◆ **Your task**
With pictures left out, output exactly the lines of the listing below from the line that has "électrochimie…" to the line that has "προσφέρει μεγάλη ποικιλία, α", both lines kept.
━━━━━ Material for this task
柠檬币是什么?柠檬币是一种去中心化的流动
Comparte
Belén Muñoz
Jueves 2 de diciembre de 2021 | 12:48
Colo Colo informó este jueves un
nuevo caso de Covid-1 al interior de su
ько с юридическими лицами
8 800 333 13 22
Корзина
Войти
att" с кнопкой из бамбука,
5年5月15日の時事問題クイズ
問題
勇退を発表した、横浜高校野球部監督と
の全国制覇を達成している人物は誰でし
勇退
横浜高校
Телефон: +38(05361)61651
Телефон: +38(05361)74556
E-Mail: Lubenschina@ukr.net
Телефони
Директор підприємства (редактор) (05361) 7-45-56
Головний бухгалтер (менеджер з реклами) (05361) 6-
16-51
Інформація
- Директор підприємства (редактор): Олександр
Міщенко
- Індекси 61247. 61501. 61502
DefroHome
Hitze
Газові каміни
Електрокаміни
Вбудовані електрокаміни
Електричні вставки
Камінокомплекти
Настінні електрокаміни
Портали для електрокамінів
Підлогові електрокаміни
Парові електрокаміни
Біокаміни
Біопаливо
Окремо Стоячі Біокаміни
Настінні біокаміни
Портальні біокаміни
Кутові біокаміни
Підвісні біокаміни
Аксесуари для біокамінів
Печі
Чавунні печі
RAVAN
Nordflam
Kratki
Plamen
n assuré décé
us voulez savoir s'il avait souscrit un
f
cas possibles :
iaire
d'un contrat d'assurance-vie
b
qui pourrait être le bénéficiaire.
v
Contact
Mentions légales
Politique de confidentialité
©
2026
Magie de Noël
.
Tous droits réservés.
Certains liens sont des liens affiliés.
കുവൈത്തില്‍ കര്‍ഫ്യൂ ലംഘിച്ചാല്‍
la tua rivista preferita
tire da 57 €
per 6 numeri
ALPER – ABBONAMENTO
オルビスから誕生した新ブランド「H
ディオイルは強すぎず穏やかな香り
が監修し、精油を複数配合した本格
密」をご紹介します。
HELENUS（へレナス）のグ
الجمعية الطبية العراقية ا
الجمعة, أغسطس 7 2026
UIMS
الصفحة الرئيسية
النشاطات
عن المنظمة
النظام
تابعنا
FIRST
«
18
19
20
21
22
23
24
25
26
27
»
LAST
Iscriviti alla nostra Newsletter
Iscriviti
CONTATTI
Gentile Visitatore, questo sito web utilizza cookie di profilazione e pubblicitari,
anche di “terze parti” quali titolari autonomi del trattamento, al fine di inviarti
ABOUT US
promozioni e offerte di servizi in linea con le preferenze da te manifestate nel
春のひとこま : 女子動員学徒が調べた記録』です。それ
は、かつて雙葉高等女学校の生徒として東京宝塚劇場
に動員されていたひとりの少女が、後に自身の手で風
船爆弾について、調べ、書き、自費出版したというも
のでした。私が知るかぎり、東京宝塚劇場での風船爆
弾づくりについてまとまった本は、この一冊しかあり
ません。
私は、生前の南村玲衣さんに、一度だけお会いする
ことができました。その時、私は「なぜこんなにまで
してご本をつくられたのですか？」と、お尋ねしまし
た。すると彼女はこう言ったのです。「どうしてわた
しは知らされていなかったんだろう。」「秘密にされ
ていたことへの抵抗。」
━━━━━━━━━━
━━━━━ Material for this task
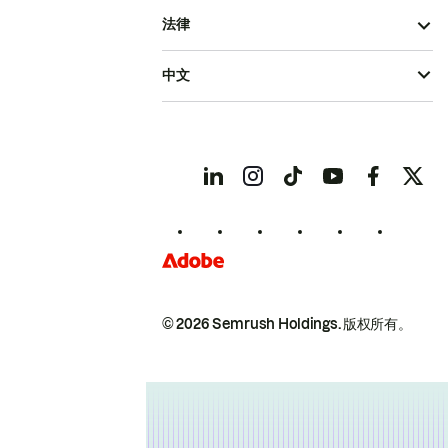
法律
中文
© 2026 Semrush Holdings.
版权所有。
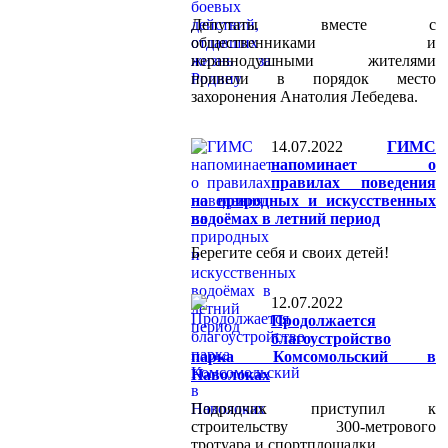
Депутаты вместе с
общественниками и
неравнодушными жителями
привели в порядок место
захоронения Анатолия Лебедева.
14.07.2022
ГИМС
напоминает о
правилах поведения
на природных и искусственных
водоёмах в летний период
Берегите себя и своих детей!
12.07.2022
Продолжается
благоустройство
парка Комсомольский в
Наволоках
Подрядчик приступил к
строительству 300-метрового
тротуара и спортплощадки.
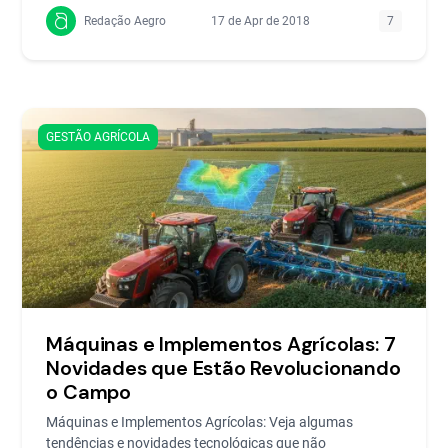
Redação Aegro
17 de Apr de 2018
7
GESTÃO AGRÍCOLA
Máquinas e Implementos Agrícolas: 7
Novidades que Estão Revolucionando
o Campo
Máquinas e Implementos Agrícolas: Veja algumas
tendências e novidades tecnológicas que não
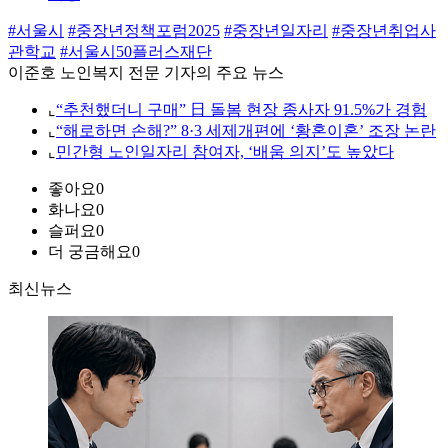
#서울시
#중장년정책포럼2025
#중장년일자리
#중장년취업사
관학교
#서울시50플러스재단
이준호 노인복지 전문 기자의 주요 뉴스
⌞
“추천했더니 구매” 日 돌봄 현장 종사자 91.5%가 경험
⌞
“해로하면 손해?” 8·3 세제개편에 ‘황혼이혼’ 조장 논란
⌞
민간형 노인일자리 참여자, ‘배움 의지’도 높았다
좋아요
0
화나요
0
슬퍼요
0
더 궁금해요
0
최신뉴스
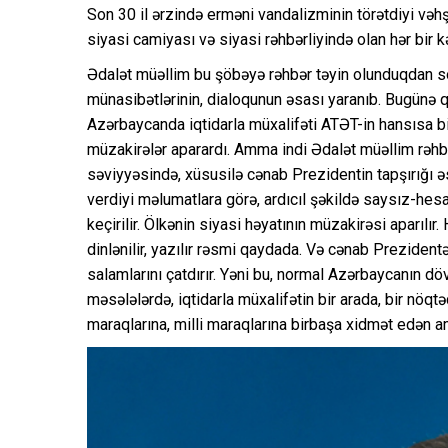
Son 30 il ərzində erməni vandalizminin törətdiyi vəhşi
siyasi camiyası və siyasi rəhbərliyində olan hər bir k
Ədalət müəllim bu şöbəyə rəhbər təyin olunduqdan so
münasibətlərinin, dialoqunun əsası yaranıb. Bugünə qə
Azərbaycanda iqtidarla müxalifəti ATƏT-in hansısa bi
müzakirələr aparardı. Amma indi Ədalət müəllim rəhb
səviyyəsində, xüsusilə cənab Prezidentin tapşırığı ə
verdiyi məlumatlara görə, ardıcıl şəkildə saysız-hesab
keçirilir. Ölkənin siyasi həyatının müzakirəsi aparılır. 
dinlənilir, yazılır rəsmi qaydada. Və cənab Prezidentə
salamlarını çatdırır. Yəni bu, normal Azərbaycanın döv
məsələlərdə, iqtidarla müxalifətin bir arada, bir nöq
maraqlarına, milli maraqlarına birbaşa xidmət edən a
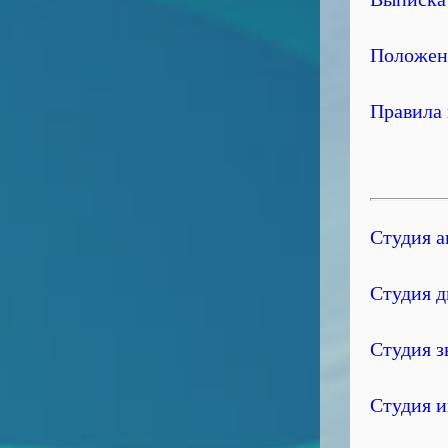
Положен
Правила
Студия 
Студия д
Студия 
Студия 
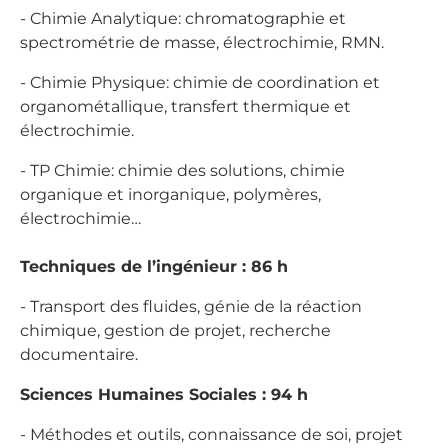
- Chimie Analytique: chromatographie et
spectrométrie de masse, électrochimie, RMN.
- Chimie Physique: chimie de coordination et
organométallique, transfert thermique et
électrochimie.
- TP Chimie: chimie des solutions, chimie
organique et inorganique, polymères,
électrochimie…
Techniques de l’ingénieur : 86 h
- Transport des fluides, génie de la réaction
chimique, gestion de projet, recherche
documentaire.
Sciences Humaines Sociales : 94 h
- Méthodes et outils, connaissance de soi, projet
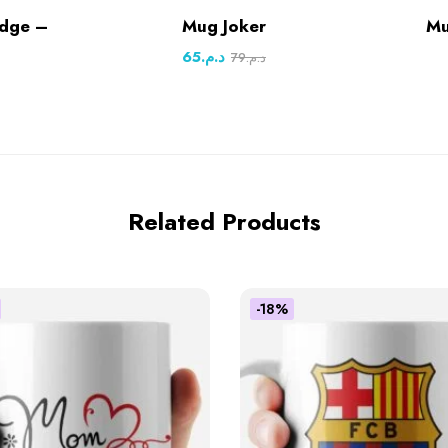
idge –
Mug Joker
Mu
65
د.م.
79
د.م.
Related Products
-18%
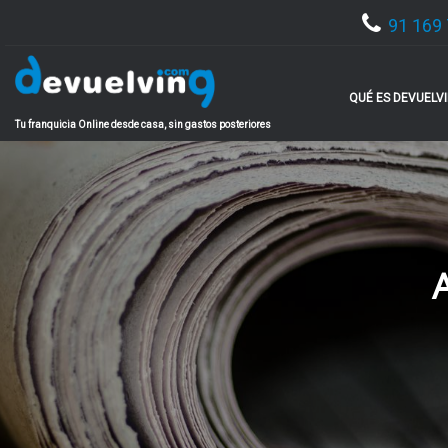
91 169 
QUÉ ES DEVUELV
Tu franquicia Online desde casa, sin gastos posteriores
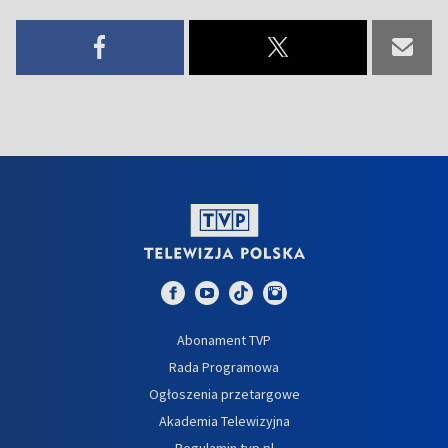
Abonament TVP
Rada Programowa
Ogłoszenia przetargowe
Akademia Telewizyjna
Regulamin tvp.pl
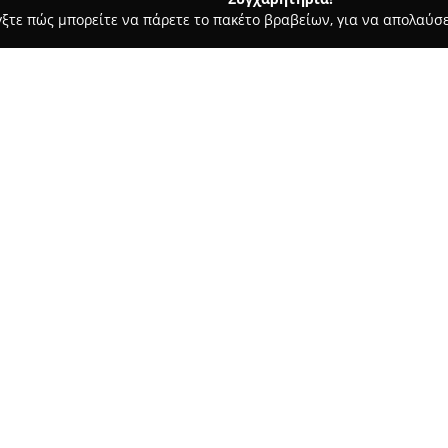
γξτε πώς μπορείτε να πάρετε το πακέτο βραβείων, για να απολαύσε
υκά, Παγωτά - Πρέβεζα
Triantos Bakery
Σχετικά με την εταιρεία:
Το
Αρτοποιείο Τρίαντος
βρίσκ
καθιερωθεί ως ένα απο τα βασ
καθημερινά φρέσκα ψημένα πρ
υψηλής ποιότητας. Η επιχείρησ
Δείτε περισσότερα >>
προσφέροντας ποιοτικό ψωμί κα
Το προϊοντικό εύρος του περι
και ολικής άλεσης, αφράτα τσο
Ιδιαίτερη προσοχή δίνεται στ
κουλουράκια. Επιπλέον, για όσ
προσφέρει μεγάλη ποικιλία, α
━━━━━━━━━━
◆ **Response for this exercise**
électrochimie…
Techniques de l’ingénieur : 86 h
- Transport des fluides, génie de la réaction
chimique, gestion de projet, recherche
documentaire.
Sciences Humaines Sociales : 94 h
- Méthodes et outils, connaissance de soi, projet
idge –
Mug Joker
Mu
65
د.م.
79
د.م.
Related Products
-18%
91 169 
QUÉ ES DEVUELV
Tu franquicia Online desde casa, sin gastos posteriores
Abonament TVP
Rada Programowa
Ogłoszenia przetargowe
Akademia Telewizyjna
Regulamin tvp.pl
γξτε πώς μπορείτε να πάρετε το πακέτο βραβείων, για να απολαύσε
υκά, Παγωτά - Πρέβεζα
Triantos Bakery
Σχετικά με την εταιρεία:
Το
Αρτοποιείο Τρίαντος
βρίσκ
καθιερωθεί ως ένα απο τα βασ
καθημερινά φρέσκα ψημένα πρ
υψηλής ποιότητας. Η επιχείρησ
Δείτε περισσότερα >>
προσφέροντας ποιοτικό ψωμί κα
Το προϊοντικό εύρος του περι
και ολικής άλεσης, αφράτα τσο
Ιδιαίτερη προσοχή δίνεται στ
κουλουράκια. Επιπλέον, για όσ
προσφέρει μεγάλη ποικιλία, α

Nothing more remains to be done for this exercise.